Bu aşamada, davanın konusuz kalması hakkında genel açıklama yapılmasında yarar görülmüştür. İlke olarak her dava, açıldığı tarihteki fiili ve hukuki duruma göre hükme bağlanır (28.11.1956 tarih ve 15/15 sayılı İ.B.K).

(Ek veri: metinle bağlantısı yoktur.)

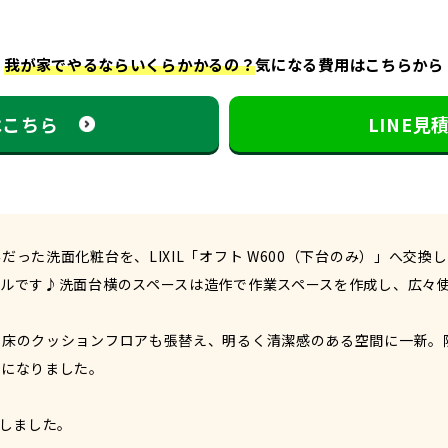
我が家でやるならいくらかかるの？
気になる費用はこちらから
はこちら
LINE
った洗面化粧台を、LIXIL「オフト W600（下台のみ）」へ交
ルです♪洗面台横のスペースは造作で作業スペースを作成し、広々
て床のクッションフロアも張替え、明るく清潔感のある空間に一新。
適になりました。
了しました。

Ne var ki, dava açıldıktan sonra meydana gelen bir nedenle dava konusunun ortadan kalkması halinde işin esası hakkında infaz kabiliyeti olan bir hüküm kurulmamaktadır.
Dava konusu hakkın davacıya ödenmesi, verilmesi ya da müdahalenin kaldırılması, davacı ve davalı sıfatının birleşmesi, yeni çıkan bir kanun yada Anayasa Mahkemesi kararı ile ya da kişiye sıkı sıkıya bağlı ve mirasçılara geçmeyen bir hakka ilişkin davalarda taraflardan birinin ölümü gibi nedenlerle artık dava konusu edilen talep hakkında olumlu ya da olumsuz bir karar verilmesine gerek ya da neden kalmıyorsa, burada davanın konusuz kalmasından söz edilebilir.
Bu durumda, somut olayda mahkemenin, bir tespit hükmü niteliğinde olmak üzere dava açıldıktan sonra hasıl olan yasa değişikliği nedeniyle, davacının dava açmasında haksız sayılamayacağı cihetle; sadece konusuz kalan dava hakkında karar verilmesine yer olmadığına dair karar verilerek, davacı yararına maktu vekalet ücreti takdir edilmesi ve yapmış olduğu yargılama giderlerinin davalıdan tahsiline şeklinde hüküm kurulması gerekmektedir.
Belirtilen bu ilke ve kurallar ışığında somut olay değerlendirildiğinde; davacı tarafından, aynı dava içerisinde ……… bedellerinin ……’nın düzenleyici işlemlerine aykırı olarak alındığı hususunun irdelenerek, alınan bu bedellerin davalıdan tahsili ile tarafına verilmesi yönünde talepte bulunulmuş olmasına rağmen (diğer bir deyişle davacı talebi tek olmasına ve birleşen davada bulunmamasına rağmen) mahkemece, tek bir taleple ilgili olarak ……… bedellerinin ……’nın düzenleyici işlemlerine aykırı olarak fazla alındığına yönelik davasının reddine; davacının davalı kurumca tahsil edilen ……… bedellerinin iadesine yönelik davasının konusuz kaldığından karar verilmesine yer olmadığına şeklinde birden fazla hüküm kurulması ve ayrı ayrı vekalet ücretine hükmedilmesi hatalı görülmüştür.
SONUÇ: Yukarıda birinci bentte açıklanan nedenlerle davacının sair temyiz itirazlarının reddine, ikinci bentte açıklanan nedenlerle hükmün HUMK.nun 428. maddesi gereğince davacı yararına BOZULMASINA ve peşin alınan temyiz harcının istek halinde temyiz edene iadesine, 6100 sayılı HMK’nun geçici madde 3 atfıyla 1086 sayılı HUMK.nun 440.maddesi gereğince kararın tebliğinden itibaren 15 günlük süre içerisinde karar düzeltme yolu açık olmak üzere, 24/12/2018 tarihinde oy birliğiyle karar verildi.